A Very Special ‘Fat’

If you happened to stumble upon this piece expecting to find an online-dating forum now would be a good time to hit the back button.  I’m here to tell you what I learnt the other night, from a passionate Spanish chef who delivered a lecture at Harvard on the science of moulding beautifully crafted chocolate.

Enric Rovira, a master chocolate ninja from Barcelona, took to the stage with his Spanish translator and established the one universal truth about my favourite vice. It’s all in the butter! “Cocoa butter is a very special fat” he says, “cause it behaves in a particular way.” Derived from pressing away the fats from solids while grounding cocoa beans, this ‘very special fat’ is responsible for creating all the beautiful textures and glazes one sees in fancy silk-lined  boxed chocolate.

Cocoa butter has a low melting point, 30-33⁰C, which is how it can remain solid at room temperature (provided the room is in Boston, not in New Delhi!) and melt as soon as you pop it into your mouth. It burns at temperatures above 50⁰C and has to be melted in the sun to produce archaic textured patterns one sees in designer chocolate. According to Rovira, lamps do not heat chocolate the same way even if the same temperature and atmospheric conditions are established.

Apparently Rovira and his team tried to measure the power of sun beams by melting chocolate in the sun. The nerd inside me woke up at this point in the lecture only to face disappointment in his abject refusal to discuss the outcomes of the experiment. His response was “you cannot store chocolate in store windows.”

Rovira then described the art of creating those tiny shimmery chocolate marbles which I took for granted all my growing years (and still do). He explained how chocolate dragees, or marbles, are tossed around in a vessel while liquid chocolate is poured on it. The friction between the liquid chocolate and the dragees produce the ultimate shine.
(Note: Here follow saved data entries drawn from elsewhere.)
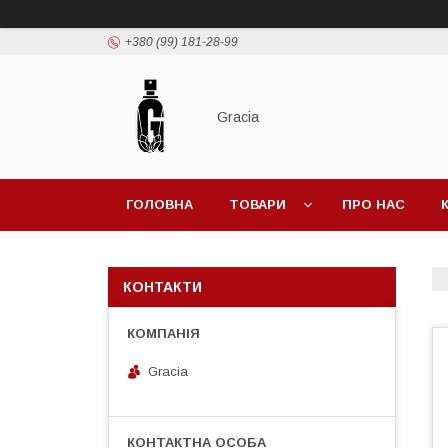
+380 (99) 181-28-99
Gracia
ГОЛОВНА
ТОВАРИ
ПРО НАС
КОНТАКТИ
Gracia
But this is no easy process and can take upto an hour and a half. All conditions- atmospheric pressure, temperature of the chocolate, room and the pan, humidity, size and quantity of marbles and speed of the oscillating pan- come into play to bring out the perfect luster.

If you’re a fan of the sultry, velvet-coated chocolate clan, then here’s some science for you. A lump of ordinary chocolate, cooled considerably in the freezer and then sprayed with tempered chocolate will produce the ultimate smooth velvet finish. The trick is to cool the base chocolate before spraying it. While this chocolate may look good, you may want to think twice before touching it. It’s fragile and known to crumble upon touch.

I’m going to end here and take a walk down to Shaws to buy some Twix. Yeah, I’m impressionable.